= Task item =
Find the lines holding the string "stesso" in the data, then copy all of them.

------------------------------

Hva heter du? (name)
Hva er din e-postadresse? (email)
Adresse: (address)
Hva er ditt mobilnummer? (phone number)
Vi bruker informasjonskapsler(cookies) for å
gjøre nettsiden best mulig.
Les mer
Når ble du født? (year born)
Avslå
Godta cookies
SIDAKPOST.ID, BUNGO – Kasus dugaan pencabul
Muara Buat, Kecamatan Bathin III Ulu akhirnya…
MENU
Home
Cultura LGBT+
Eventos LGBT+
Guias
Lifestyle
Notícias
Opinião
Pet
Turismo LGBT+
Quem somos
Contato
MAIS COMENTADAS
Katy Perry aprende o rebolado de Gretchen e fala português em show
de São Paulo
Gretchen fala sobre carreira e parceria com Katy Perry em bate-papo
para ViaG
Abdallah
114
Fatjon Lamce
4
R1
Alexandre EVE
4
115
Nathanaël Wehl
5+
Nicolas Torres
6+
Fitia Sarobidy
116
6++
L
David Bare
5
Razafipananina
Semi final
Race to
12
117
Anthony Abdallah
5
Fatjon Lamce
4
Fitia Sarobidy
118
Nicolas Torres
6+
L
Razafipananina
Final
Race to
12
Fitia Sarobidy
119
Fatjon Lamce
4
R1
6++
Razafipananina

------------------------------

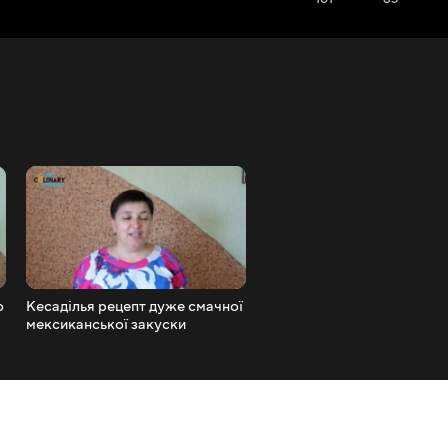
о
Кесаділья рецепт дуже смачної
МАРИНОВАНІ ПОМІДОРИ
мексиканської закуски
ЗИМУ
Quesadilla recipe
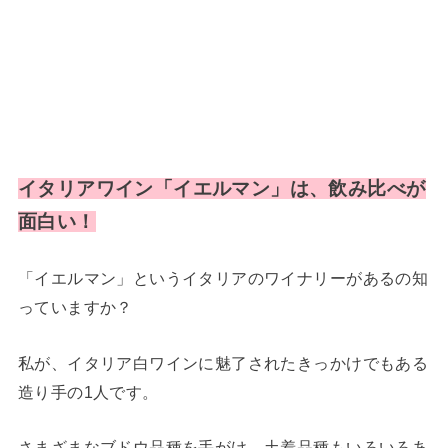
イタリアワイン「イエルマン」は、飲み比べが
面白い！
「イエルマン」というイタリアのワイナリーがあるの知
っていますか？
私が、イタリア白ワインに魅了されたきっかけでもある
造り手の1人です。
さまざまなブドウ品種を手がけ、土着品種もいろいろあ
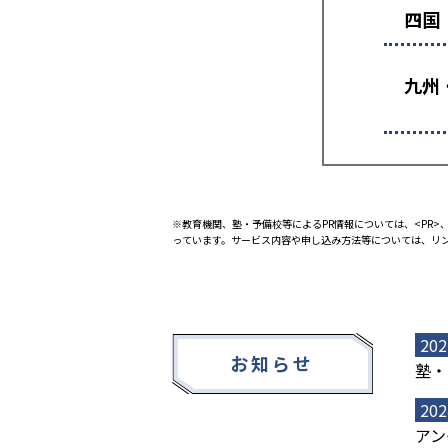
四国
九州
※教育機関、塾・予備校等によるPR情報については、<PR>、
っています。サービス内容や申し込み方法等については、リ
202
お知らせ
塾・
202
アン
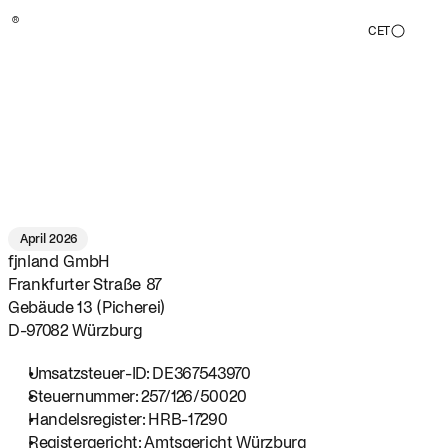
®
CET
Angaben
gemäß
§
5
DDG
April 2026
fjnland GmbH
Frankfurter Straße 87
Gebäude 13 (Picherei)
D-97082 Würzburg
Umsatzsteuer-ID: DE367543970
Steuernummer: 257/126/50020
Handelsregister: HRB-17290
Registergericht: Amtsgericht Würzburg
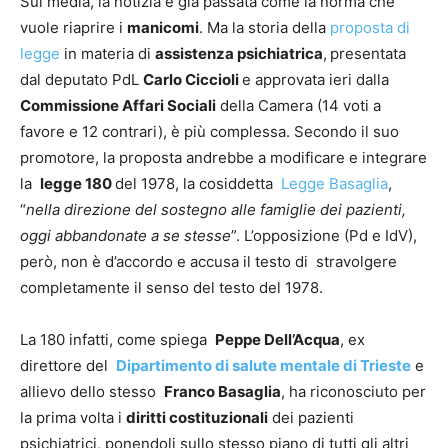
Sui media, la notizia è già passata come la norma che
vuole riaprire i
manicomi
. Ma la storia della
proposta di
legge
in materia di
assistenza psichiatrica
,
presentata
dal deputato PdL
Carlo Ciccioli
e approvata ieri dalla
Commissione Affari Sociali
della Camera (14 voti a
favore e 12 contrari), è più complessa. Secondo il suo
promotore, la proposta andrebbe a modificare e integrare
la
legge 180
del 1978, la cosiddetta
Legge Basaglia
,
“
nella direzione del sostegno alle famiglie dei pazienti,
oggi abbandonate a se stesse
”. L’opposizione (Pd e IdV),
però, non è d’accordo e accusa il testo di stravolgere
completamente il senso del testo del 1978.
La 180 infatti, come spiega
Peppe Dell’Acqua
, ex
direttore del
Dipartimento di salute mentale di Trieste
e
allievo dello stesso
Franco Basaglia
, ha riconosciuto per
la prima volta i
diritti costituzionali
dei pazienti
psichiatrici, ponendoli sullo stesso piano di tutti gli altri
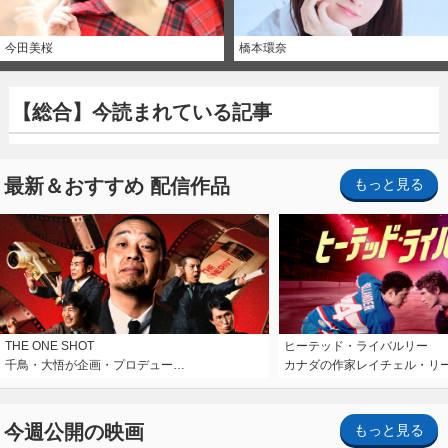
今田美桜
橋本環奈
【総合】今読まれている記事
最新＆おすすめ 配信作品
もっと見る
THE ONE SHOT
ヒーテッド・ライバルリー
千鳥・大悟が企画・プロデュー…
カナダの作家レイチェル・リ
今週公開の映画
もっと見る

------------------------------

= Finished task =
allievo dello stesso
psichiatrici, ponendoli sullo stesso piano di tutti gli altri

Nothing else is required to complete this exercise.